++++ TASK DATA ++++

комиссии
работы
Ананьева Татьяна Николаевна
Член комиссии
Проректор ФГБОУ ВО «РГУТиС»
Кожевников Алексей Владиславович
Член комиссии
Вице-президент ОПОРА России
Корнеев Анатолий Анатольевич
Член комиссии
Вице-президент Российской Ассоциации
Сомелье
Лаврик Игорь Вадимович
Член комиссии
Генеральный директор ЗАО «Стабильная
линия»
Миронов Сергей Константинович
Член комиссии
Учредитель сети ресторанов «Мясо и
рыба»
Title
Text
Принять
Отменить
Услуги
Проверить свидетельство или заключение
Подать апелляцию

++++

PROBLEM TO WORK ON:
From the line containing "Лаврик Игорь Вадимович" to the final line of the data above, transcribe every line exactly and nothing more.

ANSWER FOR THIS EXERCISE:
Лаврик Игорь Вадимович
Член комиссии
Генеральный директор ЗАО «Стабильная
линия»
Миронов Сергей Константинович
Член комиссии
Учредитель сети ресторанов «Мясо и
рыба»
Title
Text
Принять
Отменить
Услуги
Проверить свидетельство или заключение
Подать апелляцию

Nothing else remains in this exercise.